First, because they prevent me from doing talks on tech, which is what I would actually like to do, because that’s what I am best at. If someone approaches me to talk somewhere just because I’m a woman, they haven’t done their job of finding what my expertise is. Therefore, I am going to insta-decline.
It not only is very insulting and distracting, but also pigeonholes you into “talking about being a woman in tech,” instead of being a “woman who knows her tech.” It feels like, once again, we’re delegating “caring for others” tasks to women and other vulnerable collectives, in addition to their normal jobs. That is not OK.
Second, it devalues the job of diversity and gender studies professionals; it is implied that just by virtue of me being a women, I not only can talk for all other women, but also know how to fix things for all other women (note: I don’t).
That in turn makes me the “token woman,” where everyone assumes that I represent all other technical women. This is a handicap on my abilities to actually do my job and be an excellent technical person, as it puts additional pressure on me to be “perfect or go home.”

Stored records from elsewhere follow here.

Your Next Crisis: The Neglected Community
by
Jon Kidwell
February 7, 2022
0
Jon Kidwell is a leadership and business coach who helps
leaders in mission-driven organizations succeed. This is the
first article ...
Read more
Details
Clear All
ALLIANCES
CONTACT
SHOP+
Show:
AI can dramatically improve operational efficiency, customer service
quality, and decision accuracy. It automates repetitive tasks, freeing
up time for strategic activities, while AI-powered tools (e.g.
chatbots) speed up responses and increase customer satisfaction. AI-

And it also makes me lose precious opportunities to be a good role model for other women. If they see that women in tech are relegated to “speaking about being a female in tech” instead of building and talking about solid technical stuff, they’re going to be discouraged and uninspired. Why try hard at tech if people are just interested in you because of your physiognomy? It is, once again, focusing on women physically, instead of highlighting their work and personal achievements.

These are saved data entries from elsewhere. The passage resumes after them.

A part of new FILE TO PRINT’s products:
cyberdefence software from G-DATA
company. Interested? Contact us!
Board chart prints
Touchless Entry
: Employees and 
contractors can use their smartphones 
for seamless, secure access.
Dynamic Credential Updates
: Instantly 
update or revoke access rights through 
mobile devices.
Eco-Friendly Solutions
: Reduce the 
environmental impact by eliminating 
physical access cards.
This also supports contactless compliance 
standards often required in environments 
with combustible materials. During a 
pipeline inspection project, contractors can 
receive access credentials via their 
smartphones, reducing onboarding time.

Finally, I really dislike that it so often feels like either…
- a really lazy attempt to solve the problem of a lack of diversity in conferences by organizers that didn’t do their work, but also do not want an internet storm rightly complaining about their all male line-up.
- or a feeble attempt at having a “trendy” topic in your conference, because “diversity is the hot new thing everyone is talking about.”
No! The answer to an all male line-up is not a talk on “women in tech” by a woman. The answer is diverse people in the line-up, talking about tech. And if they want someone to cover that “trendy topic,” they should reach out to qualified people. They need to do their homework, instead of reaching out to the first “tech woman speaker” they can think of, and asking her to do a talk on something she’s not qualified for (which again, puts her in a vulnerable position).
This doesn’t mean that I do not care about other women in tech. Of course I care! I dream of the day we stop having these conversations because “being in tech” has become the default. In the meantime, I will contribute to paving the road to equality by talking about tech, inspiring other women, and normalizing the presence of women in these environments—which is tiring enough, with all the sexism already present in our industry/society.